==== Records for the exercise ====

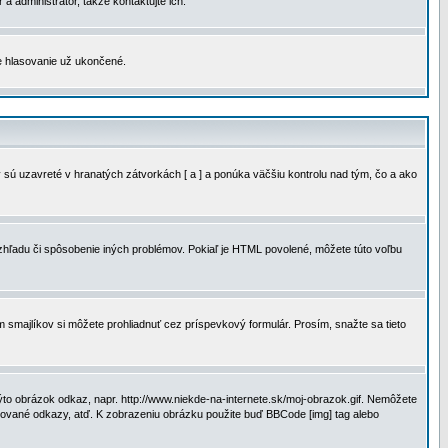
a administrátor, takže kontaktujte ich.
je hlasovanie už ukončené.
 sú uzavreté v hranatých zátvorkách [ a ] a ponúka väčšiu kontrolu nad tým, čo a ako
vzhľadu či spôsobenie iných problémov. Pokiaľ je HTML povolené, môžete túto voľbu
m smajlíkov si môžete prohliadnuť cez príspevkový formulár. Prosím, snažte sa tieto
to obrázok odkaz, napr. http://www.niekde-na-internete.sk/moj-obrazok.gif. Nemôžete
slované odkazy, atď. K zobrazeniu obrázku použite buď BBCode [img] tag alebo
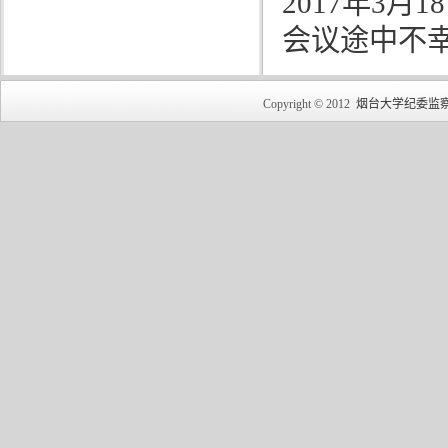
2017年3
会议途中不
Copyright © 2012
烟台大学纪委监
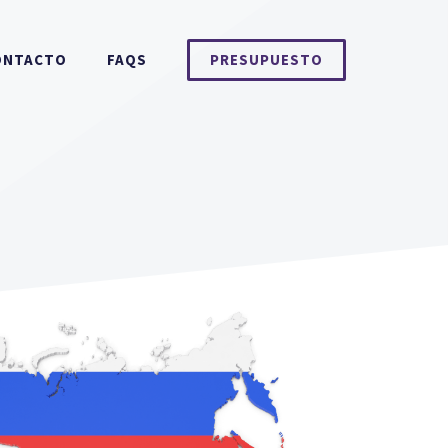
ONTACTO
FAQS
PRESUPUESTO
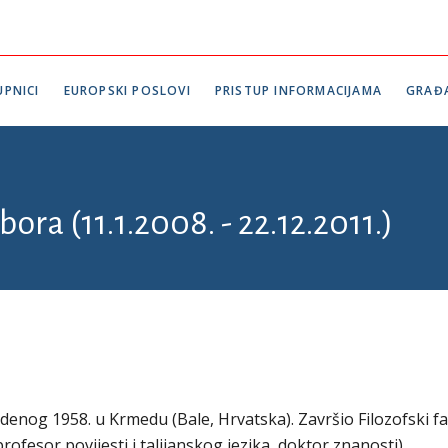
PNICI
EUROPSKI POSLOVI
PRISTUP INFORMACIJAMA
GRAĐ
ora (11.1.2008. - 22.12.2011.)
udenog 1958. u Krmedu (Bale, Hrvatska). Završio Filozofski fa
rofesor povijesti i talijanskog jezika, doktor znanosti).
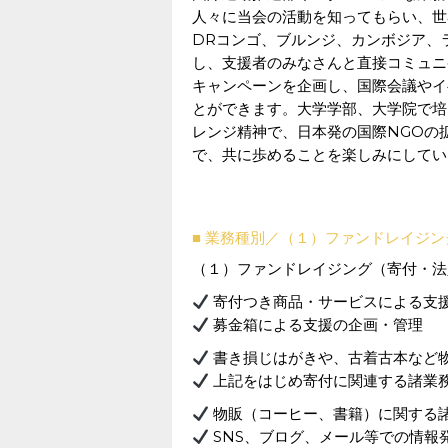
人々に当会の活動を知ってもらい、世
DRコンゴ、ブルンジ、カンボジア、
し、支援者のみなさんと直接コミュニ
キャンペーンを企画し、国際会議やイ
とができます。大学学部、大学院で培
レンジ精神で、日本発の国際NGOの
で、共に歩めることを楽しみにしてい
■ 業務種別／（１）ファンドレイジン
（１）ファンドレイジング（寄付・法
寄付つき商品・サービスによる支
募金箱による支援の企画・管理
書き損じはがきや、古着古本など
上記をはじめ寄付に関連する諸業
物販（コーヒー、書籍）に関する
SNS、ブログ、メール等での情報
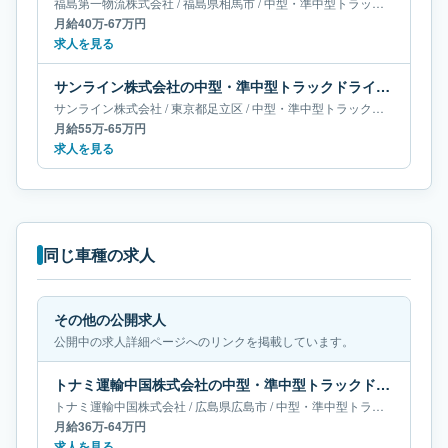
福島第一物流株式会社
/
福島県
相馬市
/
中型・準中型トラックドライバー
月給40万-67万円
求人を見る
サンライン株式会社の中型・準中型トラックドライバー求人｜東京都足立区｜月給55万-65万円
サンライン株式会社
/
東京都
足立区
/
中型・準中型トラックドライバー
月給55万-65万円
求人を見る
同じ車種の求人
その他の公開求人
公開中の求人詳細ページへのリンクを掲載しています。
トナミ運輸中国株式会社の中型・準中型トラックドライバー求人｜広島県広島市｜月給36万-64万円
トナミ運輸中国株式会社
/
広島県
広島市
/
中型・準中型トラックドライバー
月給36万-64万円
求人を見る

====

What you are asked to do
Every line between the start of the listing and the line containing "to obrázok odkaz, napr.", both ends counted, needs to be printed exactly, minus the pictures.

Output
a administrátor, takže kontaktujte ich.
je hlasovanie už ukončené.
 sú uzavreté v hranatých zátvorkách [ a ] a ponúka väčšiu kontrolu nad tým, čo a ako
vzhľadu či spôsobenie iných problémov. Pokiaľ je HTML povolené, môžete túto voľbu
m smajlíkov si môžete prohliadnuť cez príspevkový formulár. Prosím, snažte sa tieto
to obrázok odkaz, napr. http://www.niekde-na-internete.sk/moj-obrazok.gif. Nemôžete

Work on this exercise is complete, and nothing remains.